Nos EUA, desde 1974, vem-se investindo, por iniciativa da American Heart Association (AHA), no treinamento em suporte básico e avançado de vida, os chamados cursos de SBV e SAVC. Tem sido bem demonstrado que o treinamento de médicos, enfermeiras, paramédicos e leigos vem produzindo melhora, mesmo que discreta, no percentual de pacientes submetidos a manobras de RCP, tanto em ambiente hospitalar quanto fora do hospital. Essa melhora também pode ser observada nos índices de reversão da PCR e de sobrevida(8,9,27-37). E, embora não obrigatório por lei, todas as pessoas ligadas ao atendimento de emergência deveriam possuir habilitação em SAVC, bem como revalidar o certificado a cada dois anos(38).

No Brasil, o treinamento em SAVC teve início a partir de 1996. Os primeiros cursos realizados no Brasil tiveram a supervisão do Medical Training and Simulator Laboratory - University of Miami (MTSL-UM) e do Heart Institute, da Universidade do Arizona. Desde janeiro de 1998, a Sociedade Brasileira de Cardiologia e o Fundo de Aperfeiçoamento e Pesquisa em Cardiologia (SBC/FUNCOR) passaram a ser um centro de treinamento oficial da AHA, com a difusão de novos sítios de treinamento por todo o país(23).

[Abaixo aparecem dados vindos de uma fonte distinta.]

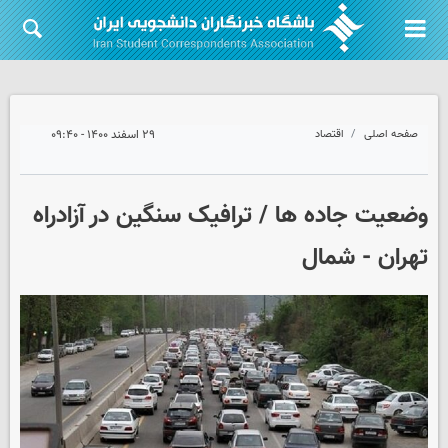
صفحه اصلی
اقتصاد
۲۹ اسفند ۱۴۰۰ - ۰۹:۴۰
وضعیت جاده ها / ترافیک سنگین در آزادراه
تهران - شمال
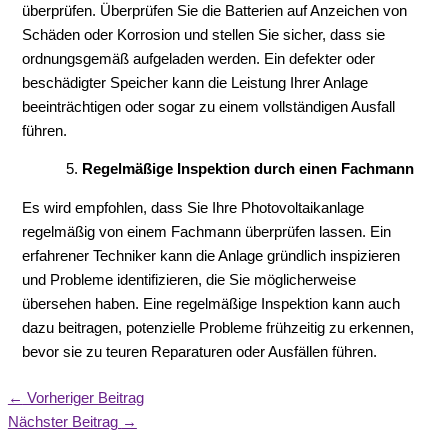
überprüfen. Überprüfen Sie die Batterien auf Anzeichen von
Schäden oder Korrosion und stellen Sie sicher, dass sie
ordnungsgemäß aufgeladen werden. Ein defekter oder
beschädigter Speicher kann die Leistung Ihrer Anlage
beeinträchtigen oder sogar zu einem vollständigen Ausfall
führen.
Regelmäßige Inspektion durch einen Fachmann
Es wird empfohlen, dass Sie Ihre Photovoltaikanlage
regelmäßig von einem Fachmann überprüfen lassen. Ein
erfahrener Techniker kann die Anlage gründlich inspizieren
und Probleme identifizieren, die Sie möglicherweise
übersehen haben. Eine regelmäßige Inspektion kann auch
dazu beitragen, potenzielle Probleme frühzeitig zu erkennen,
bevor sie zu teuren Reparaturen oder Ausfällen führen.
←
Vorheriger Beitrag
Nächster Beitrag
→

Dado a inexistência de dados regionais que informem a respeito do perfil médico no atendimento da PCR, realizou-se o presente estudo com médicos plantonistas de emergências cardiológicas públicas, considerados como referência local para o atendimento cardíaco de emergência, com o objetivo de avaliar o nível de conhecimento acerca do atendimento de PCR, de acordo com as diretrizes estabelecidas pelo AHA/ILCOR (International Liaison Committee on Resuscitation) e analisar a influência do desempenho no questionário, em relação à realização de treinamento específico em SAVC e ao tempo decorrido desde esta capacitação. Representa um passo inicial na caracterização e entendimento de como está montada a estrutura de atendimento cardíaco de emergência em nosso meio.

CASUÍSTICA E MÉTODO

Trata-se de um estudo descritivo com delineamento transversal, realizado através da aplicação de um questionário aos médicos plantonistas das emergências cardiológicas do Hospital Universitário Oswaldo Cruz (HUOC-UPE) e do Hospital Agamenon Magalhães (HAM).

De um total de 35 médicos plantonistas (21 no HUOC e 14 no HAM), apenas um se recusou a participar do estudo, perfazendo uma amostra de 34 pessoas. Houve pleno consentimento de todos os demais participantes, bem como da chefia médica dos referidos serviços de emergência.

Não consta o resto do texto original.